Private organizations that deal in exploits act as a bellwether for the vulnerability market. Exploit seller Zerodium currently offers a $2.5 million payday for any hacker that finds a zero-click exploit chain for Google Android and $2 million for a similar attack on iOS.

China's Own Hacking Competitions

Meanwhile, China is further divorcing itself from the global information infrastructure, moving its infrastructure to domestically developed technology. Unsurprisingly, its cybersecurity pipeline is following suit, with some major exploit competitions focusing increasingly on Chinese products.

In the long term, China will have to follow two paths, Benincasa says.
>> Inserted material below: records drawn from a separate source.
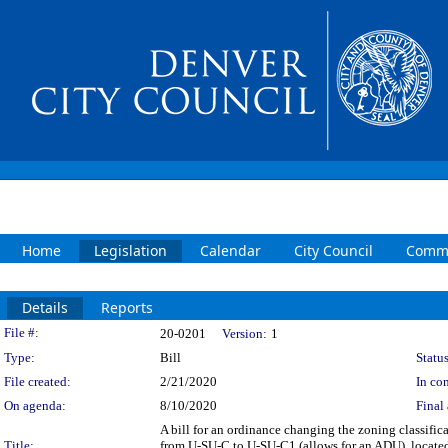
Home
Legislation
Calendar
City Council
Commi
Details
Reports
Legislation Details
File #:
20-0201
Version:
1
Type:
Bill
Status
File created:
2/21/2020
In con
On agenda:
8/10/2020
Final 
A bill for an ordinance changing the zoning classifi
Title:
from U-SU-C to U-SU-C1 (allows for an ADU), located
"We are observing an interesting shift in China's hacking competitions toward focusing more on their own products, while at the same time maintaining a strong interest in Western ones," he says, adding, "China's strategic intent [is] to maintain a presence in international products for offensive purposes, given the expertise of its hackers in targeting Western products, while simultaneously focusing on domestic products for defensive purposes as it gradually reduces reliance on US vendors."